This post is from the non-Reed Smith side of the blog only.

Mismatch your socks – you’re bold.  Mismatch your shoes – you’re frazzled.  Mismatch plates on a dining table – your creating ambience.  Mismatch your pizza with pineapple – well don’t knock it until you’ve tried it.  Treat the law like it’s your socks – we’ve got a problem.

That’s what we think the court did in In Re Proton-Pump Inhibitor Products Liab. Litig., 2022 WL 2819158 (D.N.J. Jul. 19, 2022) when it chose to recognize that Ohio abrogated all common law products liability claims but also chose to allow plaintiff to assert the common law heeding presumption that was not adopted by the Ohio legislature in their enactment of the Ohio Products Liability Act (OPLA). 

There was no dispute in the case at issue that plaintiff was an Ohio resident who received his prescription for Nexium in Ohio and that therefore Ohio law applied.  Ohio courts adopted the heeding presumption in Seley v. G.D. Searle & Co., 423 N.E.2d 831, 834 (Ohio 1981) based on comment j to Restatement (Second) of Torts §402A (1965).  A comment that the American Law Institute has since decided was “unfortunate” and shouldn’t be followed. See Restatement (Third) of Torts, Products Liability §2, reporters notes to comment l (1997).  So, the heeding presumption is an outdated aspect of the Ohio common law.  Which may be why the Ohio legislature did not include it when it enacted OPLA in 1998.    

OPLA was not warmly received by the Ohio judiciary.  See Ohio Academy of Trial Lawyers v. Sheward, 715 N.E.2d 1062 (Ohio 1999) (declaring large chunks of earlier version of OPLA unconstitutional); Carrel v. Allied Products Corp., 677 N.E.2d 795, 796 (Ohio 1997) (declaring that, “all common-law products liability causes of action survive [OPLA] unless specifically covered by the Act”).  So, the Ohio legislature amended OPLA in 2005 to add §2307.71(B), which states that OPLA is “intended to abrogate all common law product liability claims or causes of action.”   

Based on that very clear pronouncement, the PPI MDL court granted summary judgement on plaintiff’s claims for negligent misrepresentation, fraud/fraudulent misrepresentation, and fraudulent concealment.  In re PPI, at *8-10.  Each of the claims was based on allegations that defendants made or omitted statements regarding the drug’s safety and efficacy which the court correctly concluded amount to failure to warn claims and were therefore subsumed by OPLA.  Id.

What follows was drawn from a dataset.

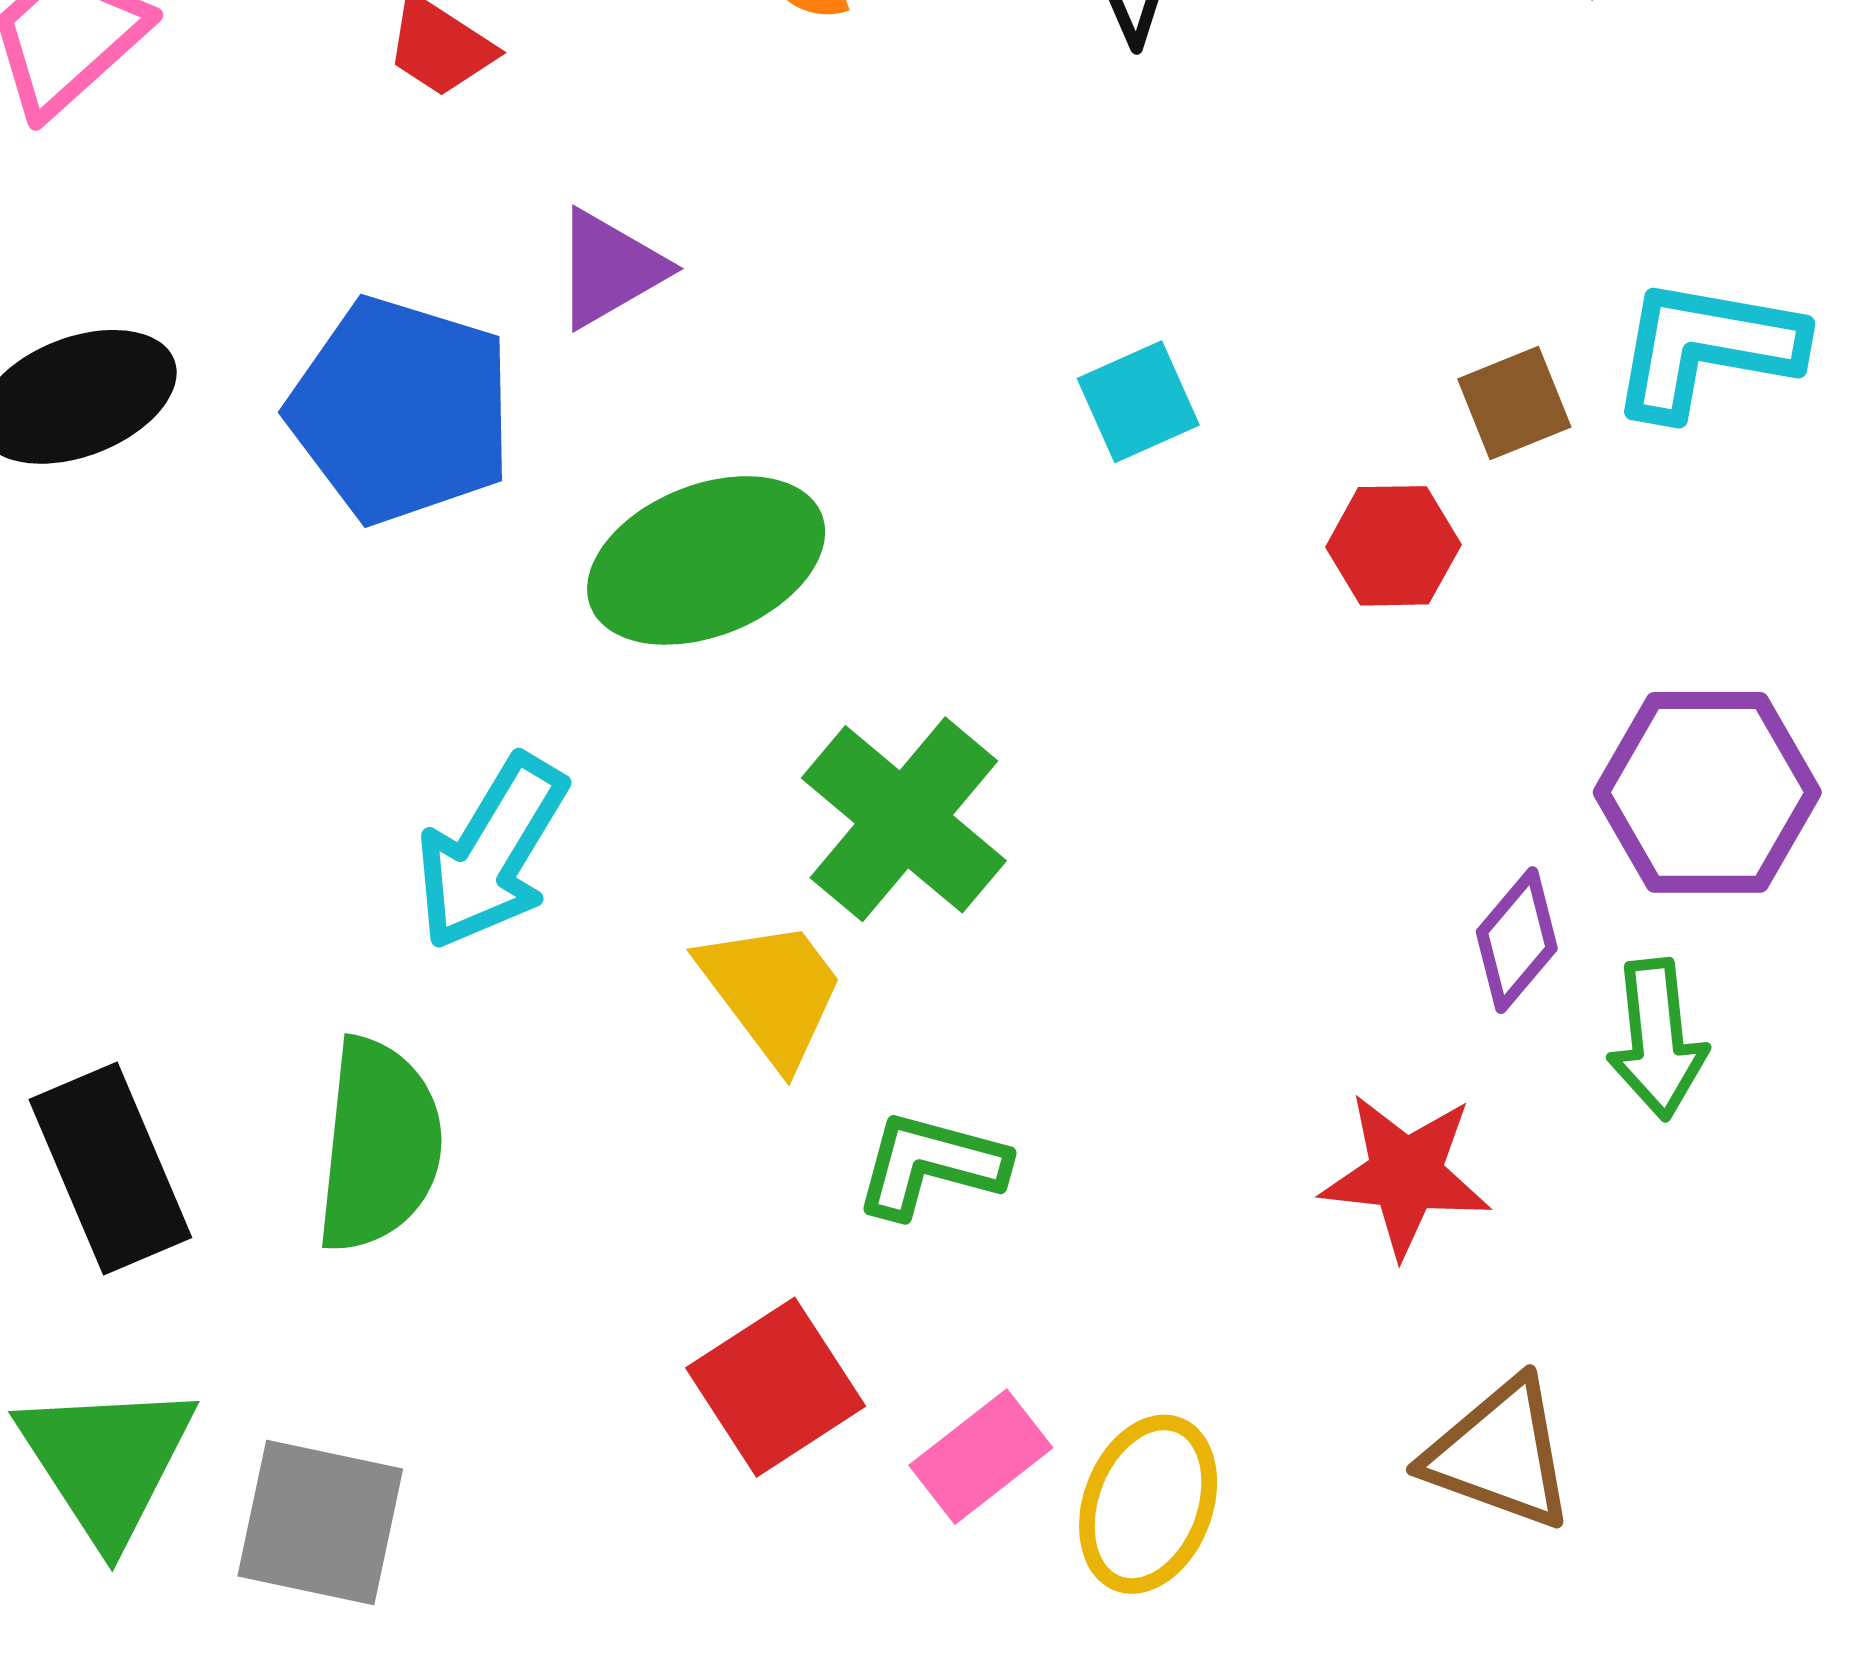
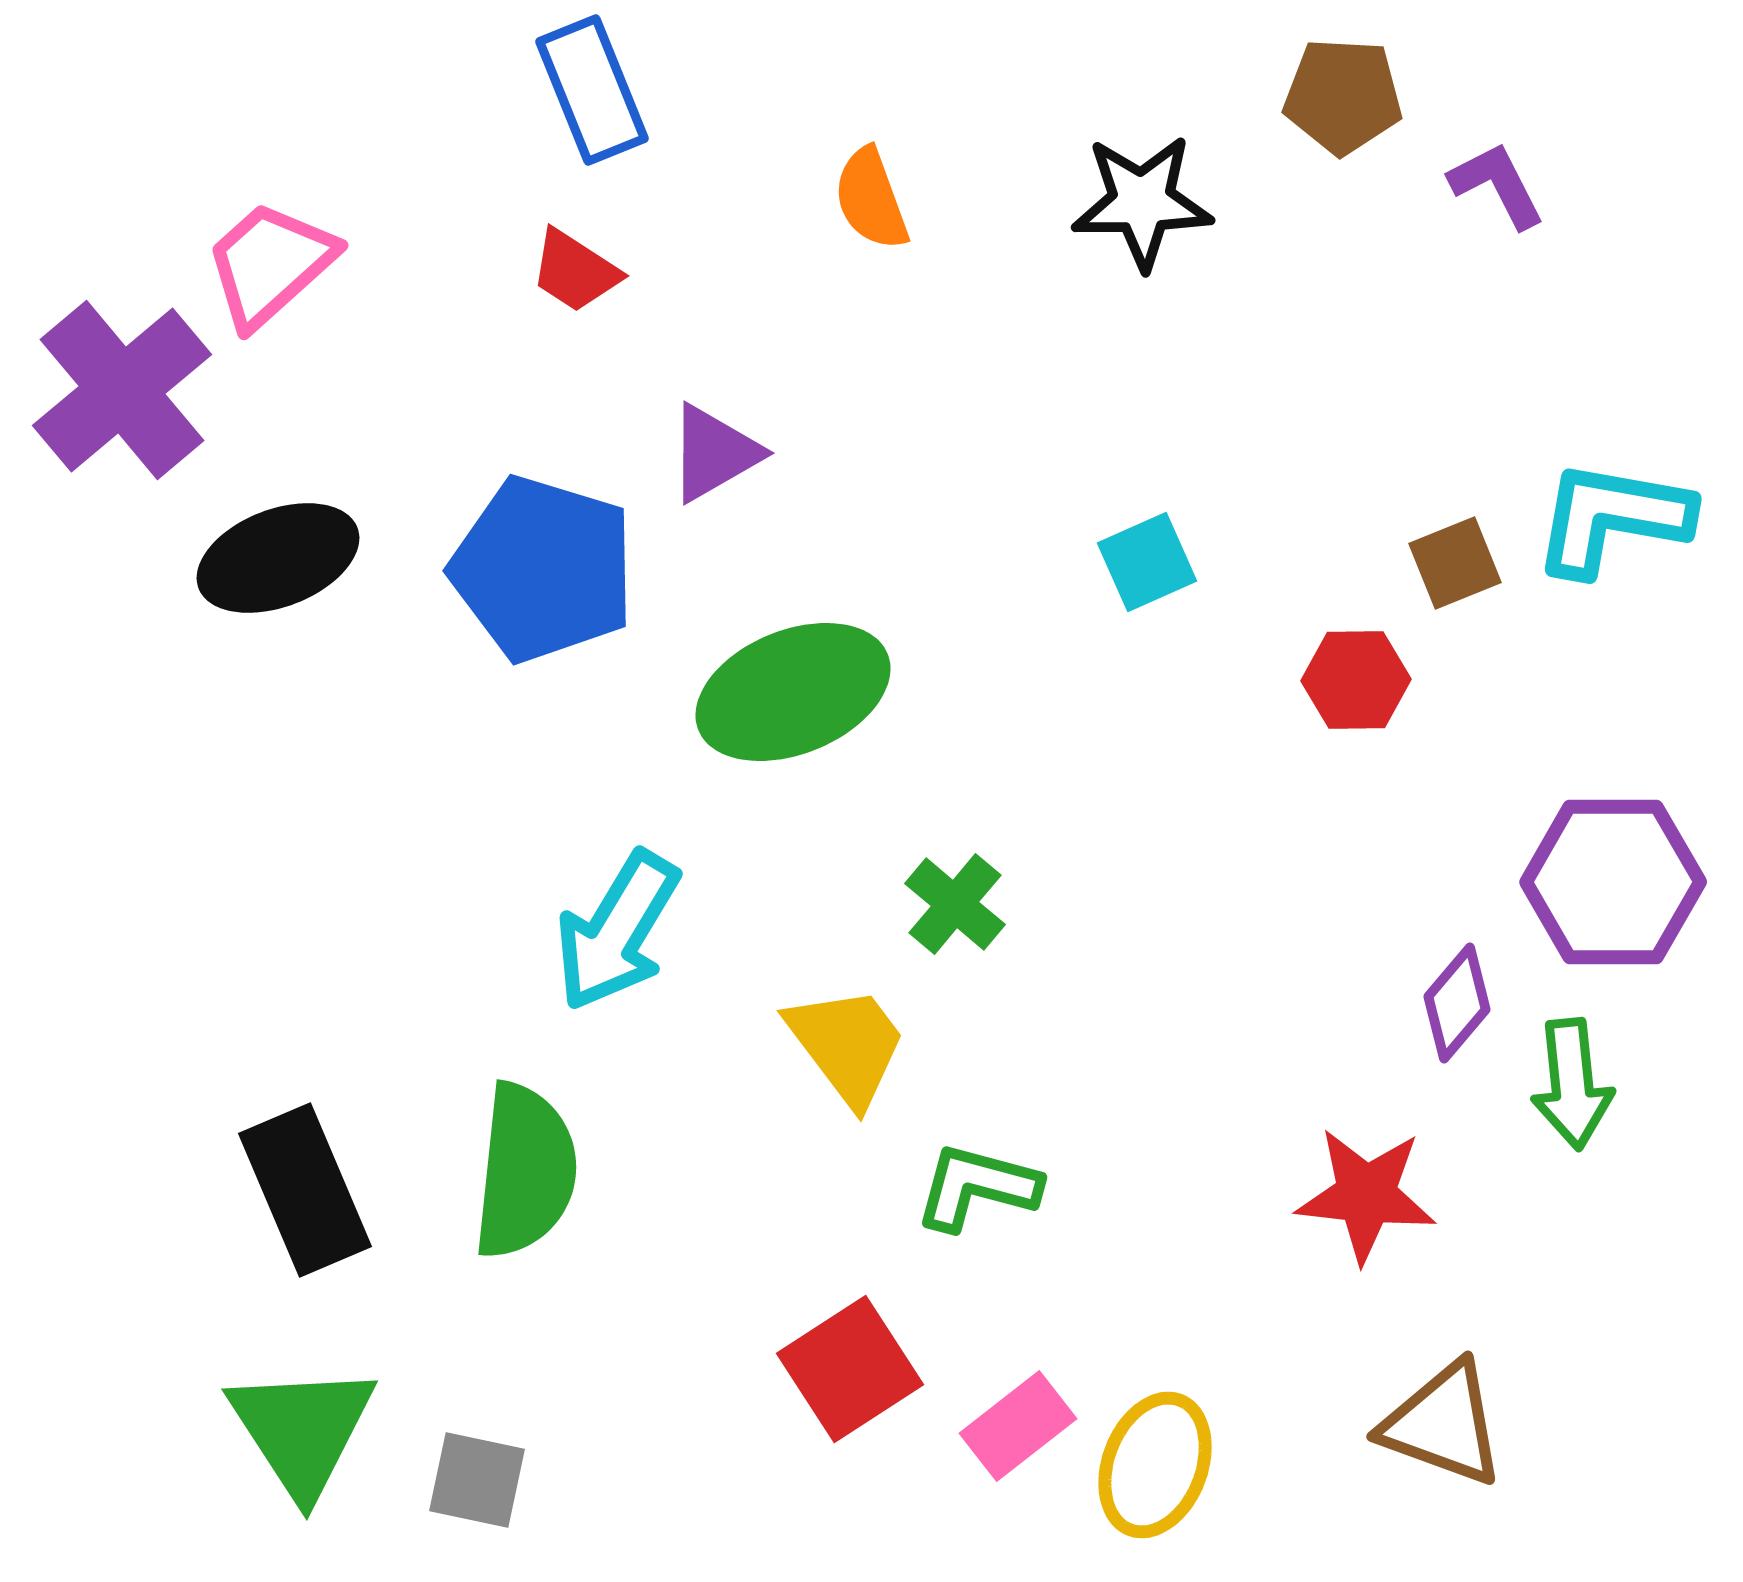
green cross: (904, 819) -> (955, 904), size x0.6
gray square: (320, 1523) -> (477, 1480), size x0.7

But when it came time to address that failure warn to claim under OPLA, the court veered from strict adherence to the statute.  Apparently, the legislature’s otherwise comprehensive abrogation of pre-statute common-law does not extend to the equally common-law heeding presumption that pre-statute, common-law decisions had created   Put another way, the court’s ruling is that OPLA abrogated the common law claim of strict liability failure to warn but did not abrogate the heeding presumption associated with that common law claim despite the fact the OPLA undeniably does not include or adopt the heeding presumption.  We should note that this analysis is not in the opinion.  The court took for granted the heeding presumption applied and if that was challenged, the court did not address it.

Rather than finding the heeding presumption abrogated, the court went on to interpret it in an extreme way — if any of a plaintiff’s multiple physicians dies before being deposed then the heeding presumption effectively becomes irrebuttable because the dead doctor is automatically “presumed” to follow whatever warning the plaintiff claims should have been given. Id. at *4-5.  We think, as defendants argued, that the lack of prescriber testimony should not strengthen plaintiff’s case but weaken it.  Without prescriber testimony, plaintiff “could not demonstrate that her physician would have acted differently had he been given a different warning.”  Id. at *5 (quoting Heide Heide v. Ethicon, 2020 U.S. Dist. LEXIS 48402, *11 (N.D. Ohio Mar. 20, 2020) (granting summary judgment for defendant where plaintiff failed to depose her prescriber).  Since plaintiff clearly bears the burden of causation under OPLA, this is the proper result in a post-OPLA world where pre-OPLA common law claims no longer exist. 

Since plaintiff’s initial prescriber was deceased, plaintiff got the benefit of the automatic presumption in this case.  But the court went on to scrutinize the testimony of his other two prescribers and found both were insufficient to rebut the heeding presumption.  We disagree with the court as to the prescriber who testified that he still considers the drug “safe and effective” and “nothing that he heard as the deposition [meaning what plaintiff considers should have been warned about] caused him to question [his] decision to prescribe Nexium to the plaintiff.”  Id. at *6.  If that does not rebut the presumption, we are not sure what does.   However, to get summary judgment the defendant has to demonstrate that “each and every” prescriber would not have changed his prescribing decision – so one out of three was not enough to win the day.